Source information ::
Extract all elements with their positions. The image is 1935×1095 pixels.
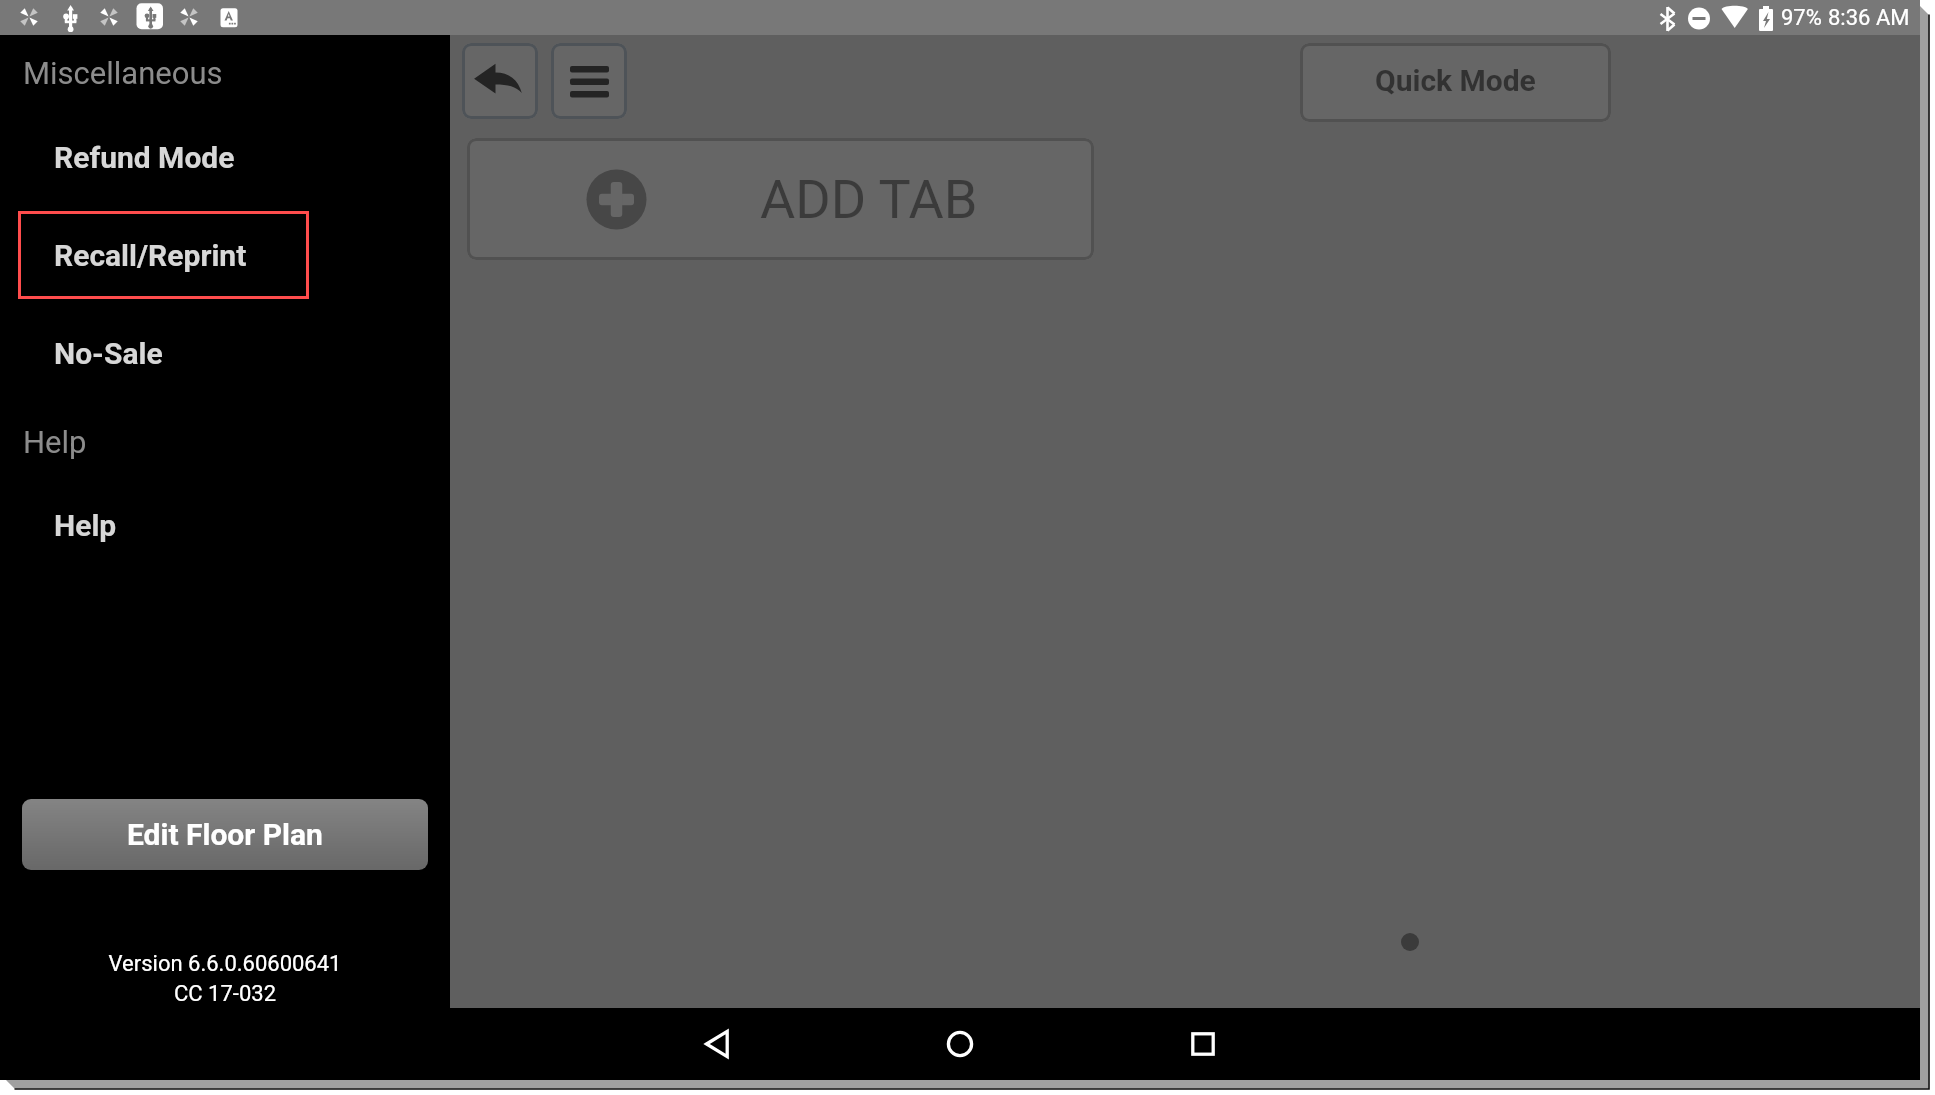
staticText: Version 6.6.0.60600641 <box>0 951 450 977</box>
button[interactable]: ADD TAB <box>467 138 1094 260</box>
button[interactable]: Back <box>462 43 538 119</box>
staticText: Edit Floor Plan <box>127 817 323 852</box>
staticText: Quick Mode <box>1375 63 1536 98</box>
staticText: No-Sale <box>54 336 163 371</box>
staticText: CC 17-032 <box>0 981 450 1007</box>
button[interactable]: Home <box>924 1008 996 1080</box>
staticText: Help <box>54 508 117 543</box>
button[interactable]: No-Sale <box>18 309 309 397</box>
button[interactable]: Back <box>681 1008 753 1080</box>
button[interactable]: Edit Floor Plan <box>22 799 428 870</box>
staticText: Refund Mode <box>54 140 235 175</box>
button[interactable]: Recent apps <box>1167 1008 1239 1080</box>
staticText: Recall/Reprint <box>54 238 247 273</box>
button[interactable]: Quick Mode <box>1300 43 1611 122</box>
staticText: Miscellaneous <box>23 55 223 91</box>
button[interactable]: Menu <box>551 43 627 119</box>
button[interactable]: Refund Mode <box>18 113 309 201</box>
staticText: 97% <box>1781 5 1822 31</box>
staticText: ADD TAB <box>760 168 978 231</box>
button[interactable]: Recall/Reprint <box>18 211 309 299</box>
button[interactable]: Help <box>18 481 309 569</box>
staticText: Help <box>23 424 87 460</box>
staticText: 8:36 AM <box>1828 5 1910 31</box>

Exercise objective :: Exact copies of all the entries, without any pictures, are what the answer must contain.

Response to this exercise ::
Extract all elements with their positions. The image is 1935×1095 pixels.
staticText: Version 6.6.0.60600641 <box>0 951 450 977</box>
button[interactable]: ADD TAB <box>467 138 1094 260</box>
button[interactable]: Back <box>462 43 538 119</box>
staticText: Edit Floor Plan <box>127 817 323 852</box>
staticText: Quick Mode <box>1375 63 1536 98</box>
staticText: No-Sale <box>54 336 163 371</box>
staticText: CC 17-032 <box>0 981 450 1007</box>
button[interactable]: Home <box>924 1008 996 1080</box>
staticText: Help <box>54 508 117 543</box>
button[interactable]: No-Sale <box>18 309 309 397</box>
button[interactable]: Back <box>681 1008 753 1080</box>
button[interactable]: Edit Floor Plan <box>22 799 428 870</box>
staticText: Refund Mode <box>54 140 235 175</box>
button[interactable]: Recent apps <box>1167 1008 1239 1080</box>
staticText: Recall/Reprint <box>54 238 247 273</box>
button[interactable]: Quick Mode <box>1300 43 1611 122</box>
staticText: Miscellaneous <box>23 55 223 91</box>
button[interactable]: Menu <box>551 43 627 119</box>
button[interactable]: Refund Mode <box>18 113 309 201</box>
staticText: 97% <box>1781 5 1822 31</box>
staticText: ADD TAB <box>760 168 978 231</box>
button[interactable]: Recall/Reprint <box>18 211 309 299</box>
button[interactable]: Help <box>18 481 309 569</box>
staticText: Help <box>23 424 87 460</box>
staticText: 8:36 AM <box>1828 5 1910 31</box>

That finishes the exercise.